DM: Carbohydrates (2007)

Citation:
 
Study Design:
Class:
- Click here for explanation of classification scheme.
Quality Rating:
Research Purpose:
To compare the glycemic responses of adolescents with type 1 diabetes and fasting euglycemia to high-sucrose and moderate-sucrose-containing foods eaten in test meals.
Inclusion Criteria:
  • type 1 diabetes
  • adolescent
  • diabetes duration of two years or more
  • minimal or no insulin secretory capacity

 

Exclusion Criteria:
  • evidence of retinopathy, neuropathy, untreated hypothyroidism
  • obesity
Description of Study Protocol:

Recruitment: not specified

Design:  Randomized Controlled Crossover Design.  Method of randomization not described. 

  • each participant underwent two 4-hour study periods during which they were randomized in crossover design to receive a high-sucrose meal or a moderate-sucrose meal.
  • a modified insulin clamp technique used overnight before the study to achieve fasting euglycemia.  Insulin and 20% dextrose were infused to achieve a blood glucose level of approximately 5.0 mmol/L at the start of the study period.
  • regular insulin was administered 15 minutes before the breakfast meal

Blinding used (if applicable):  not specified.  Lab tests used.

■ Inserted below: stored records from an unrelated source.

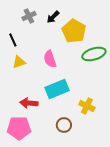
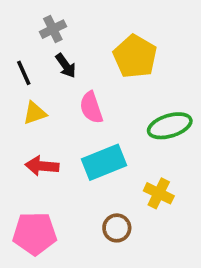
black arrow: (53, 17) -> (66, 66), moved, turned -80
green ellipse: (94, 54) -> (170, 126), moved
red arrow: (29, 103) -> (42, 166), moved

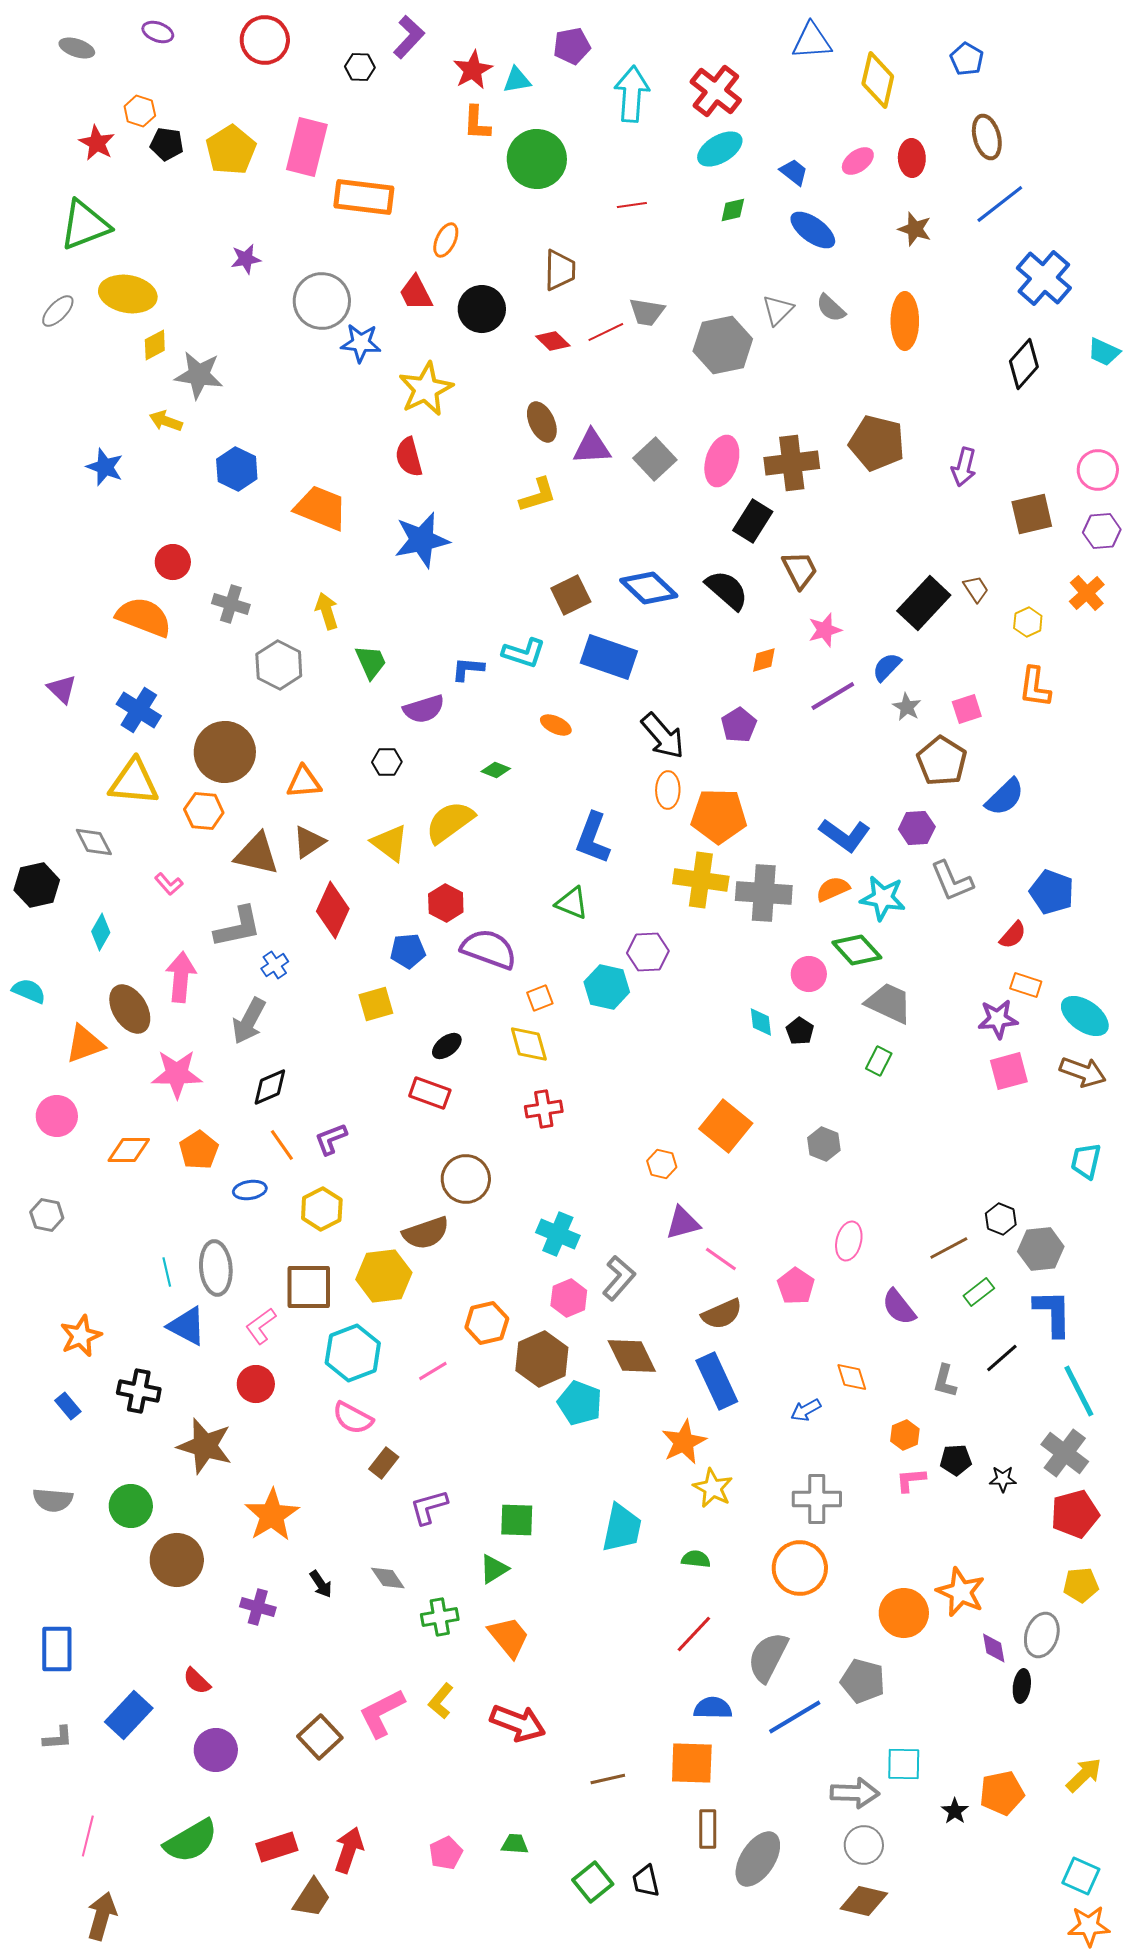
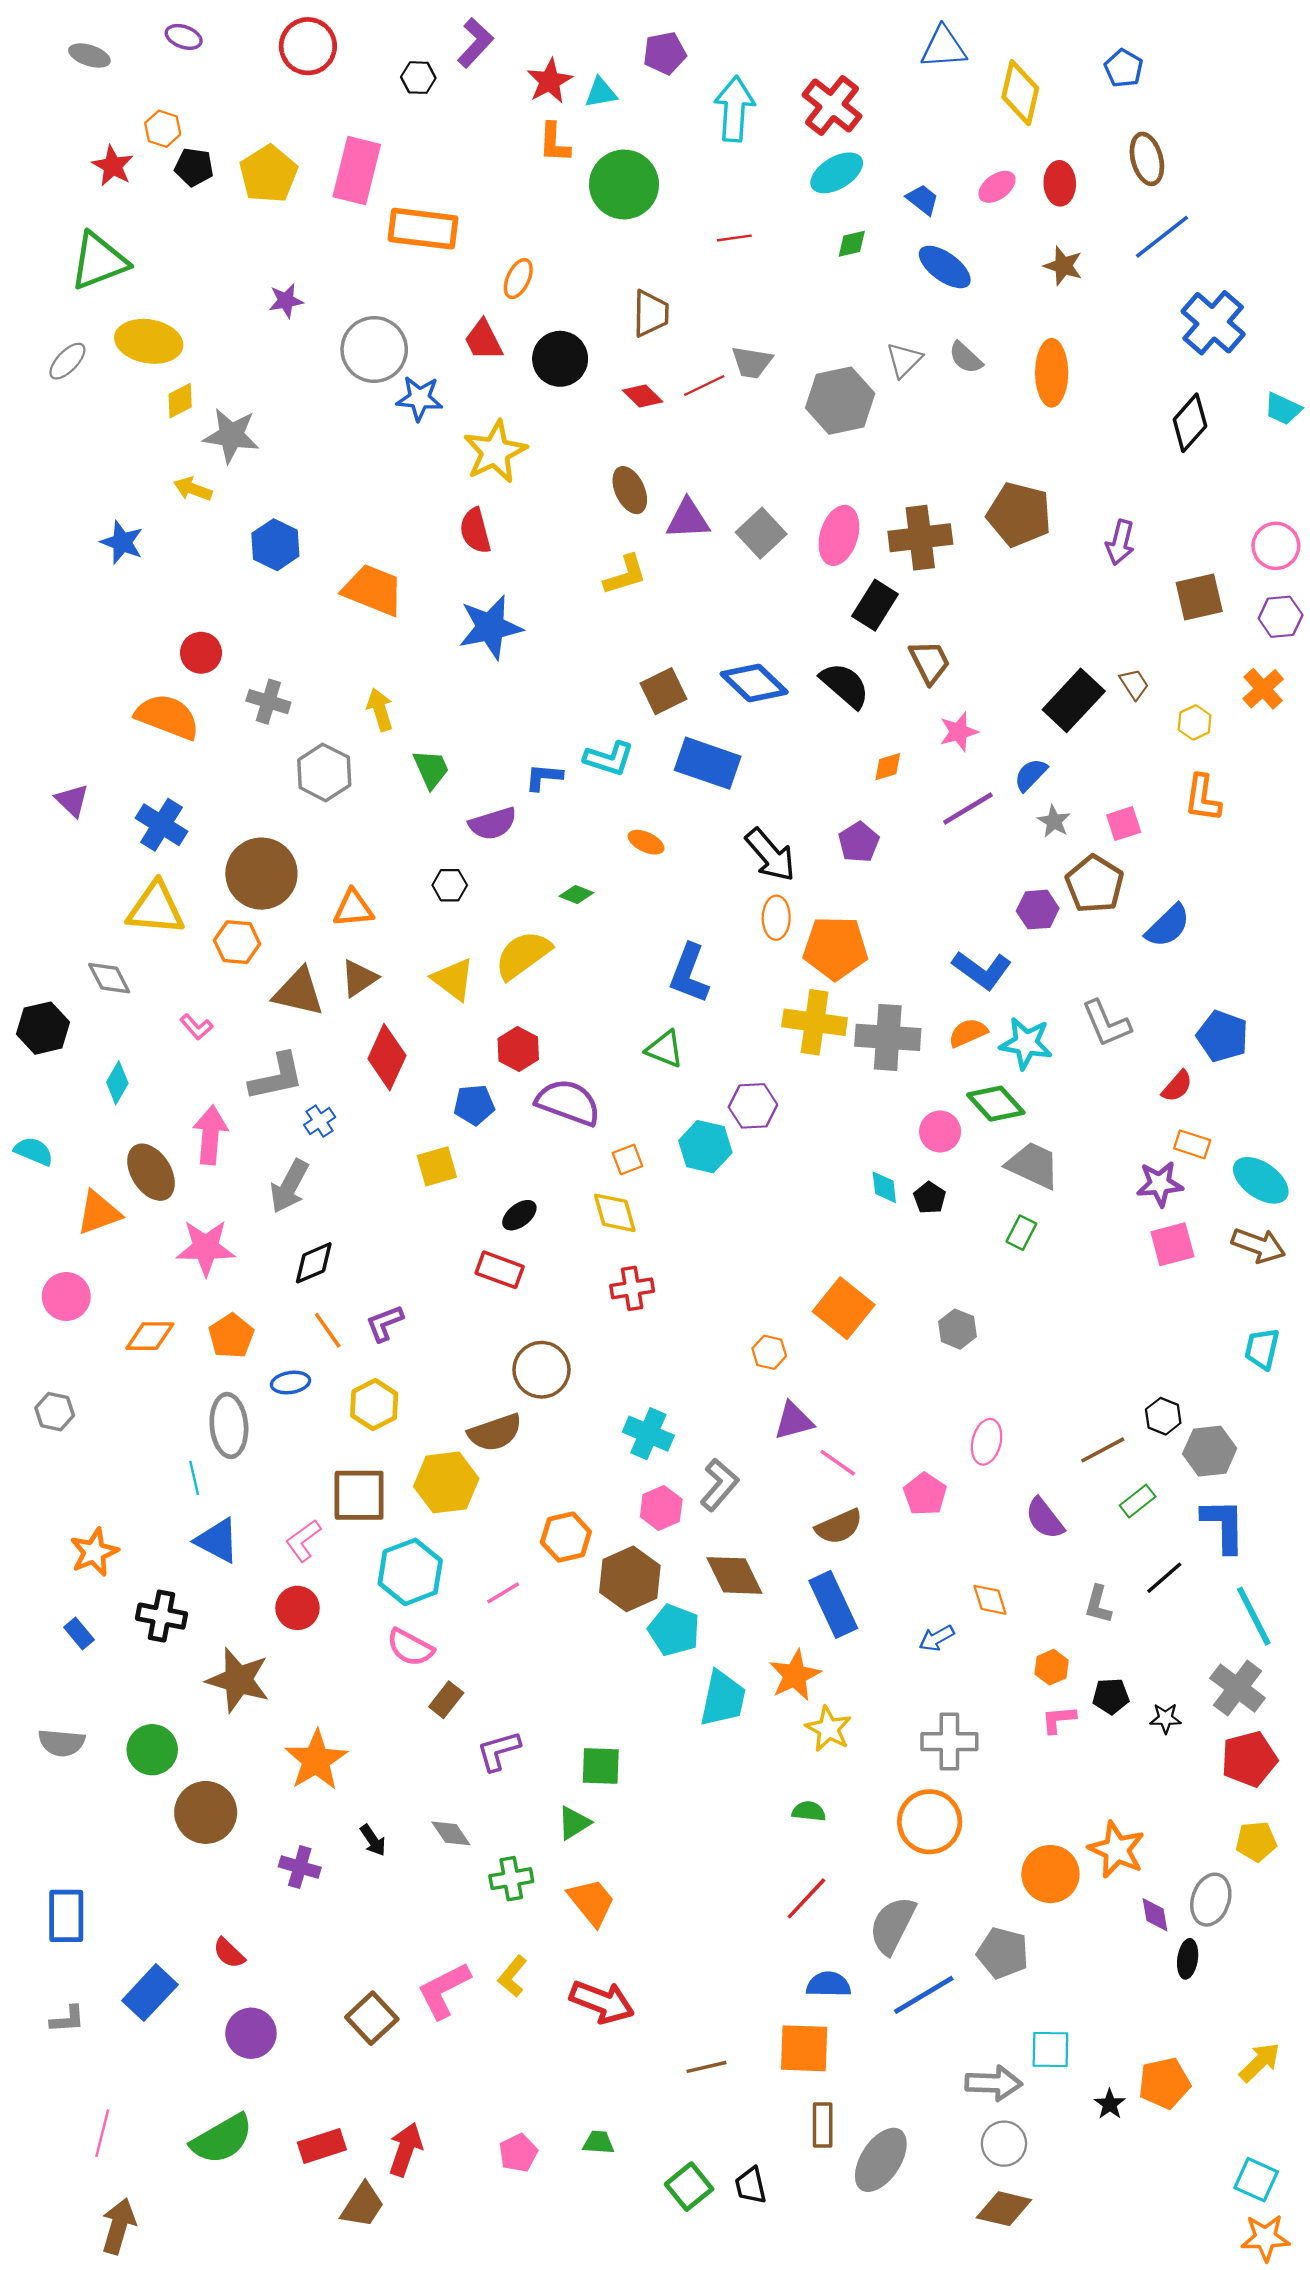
purple hexagon: (917, 828) -> (1038, 910), moved
gray ellipse: (216, 1268) -> (229, 1426), moved
cyan trapezoid: (622, 1528) -> (723, 1699), moved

Intervention (if applicable):

  • Test meals for breakfast and a mid-morning snack
    • High-sucrose diet (35% sucrose)
      • isocaloric to moderate-sucrose diet
      • some starch replaced with sucrose
    • Moderate-sucrose diet (17% sucrose)
  • All foods weighed, measured, and consumed completely
  • The only biologically meaningful difference between diets were the intakes of starch and sucrose
  • Glucose, fructose, and fiber differed slightly between the two diets

Statistical Analysis

  • Areas under the glucose and free insulin response curves were calculated using the trapezoidal rule
  • 2-way repeated measures of analysis of variance used to assess differences between the blood glucose response curves for the two diets

 

 

 

Data Collection Summary:

Timing of Measurements: 

  • blood samples were drawn through an indwelling catheter in the opposite arm from the insulin infusion
  • blood glucose concentrations determined hourly during the night and every 15 minutes during the 4-hour study period
  • free insulin concentrations determined every 30 minutes
  • urine collected to determine urinary glucose excretion during the study period

 Dependent Variables

  • blood glucose concentration analyzed enzymatically
  • HbA1C measured immunoturbidmetrically with DCA 2000
  • free insulin concentration measured using double antibody method that used plasma subjected to the polyethylene glycol separation technique

Independent Variables

 Food items

  • moderate-sucrose breakfast consisted of Carnation Instant Breakfast made with 2% milk, cracked wehat toast, margarine, jelly and 7 g sucrose; high-sucrose breakfast consisted of instant breakfast made 2% milk, 29 g sucrose, and 10g safflower oil
  • mid-morning snack consisted of Instant Breakfast Bar, low-fat cheese, and Kool-Aid.  Kool-Aid was made with artificial sweetener for the moderate-sucrose meal.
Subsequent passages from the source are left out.